[What you are asked to do]:
Return the listing in full and exactly, but without a single picture.

########

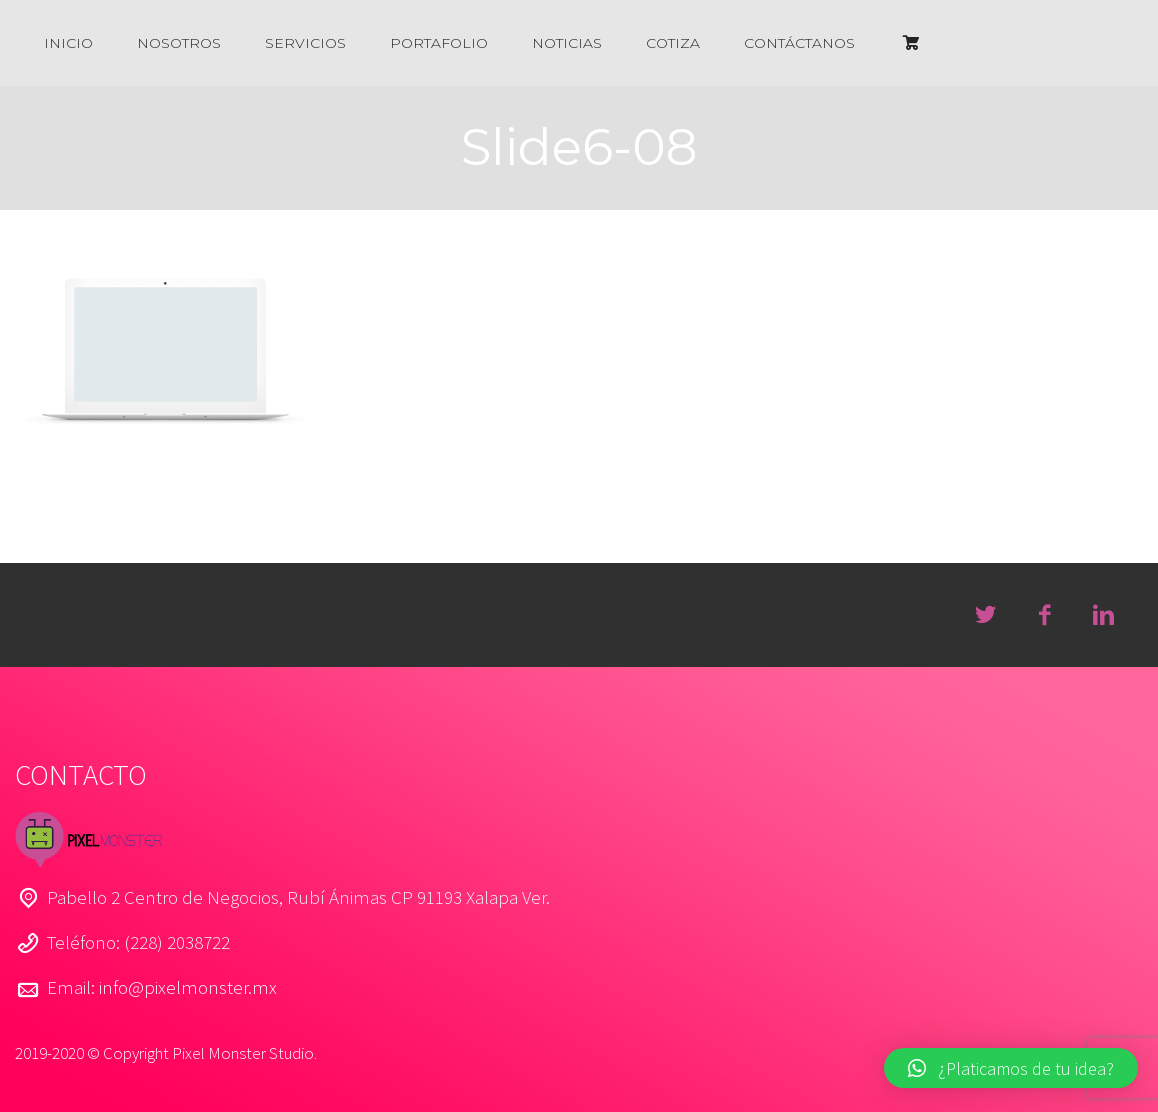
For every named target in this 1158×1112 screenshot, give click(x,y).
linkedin (1103, 615)
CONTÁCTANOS (799, 43)
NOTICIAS (567, 43)
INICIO (68, 43)
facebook (1044, 615)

########

[Answer to the exercise]:
For every named target in this 1158×1112 screenshot, give click(x,y).
linkedin (1103, 615)
CONTÁCTANOS (799, 43)
NOTICIAS (567, 43)
INICIO (68, 43)
facebook (1044, 615)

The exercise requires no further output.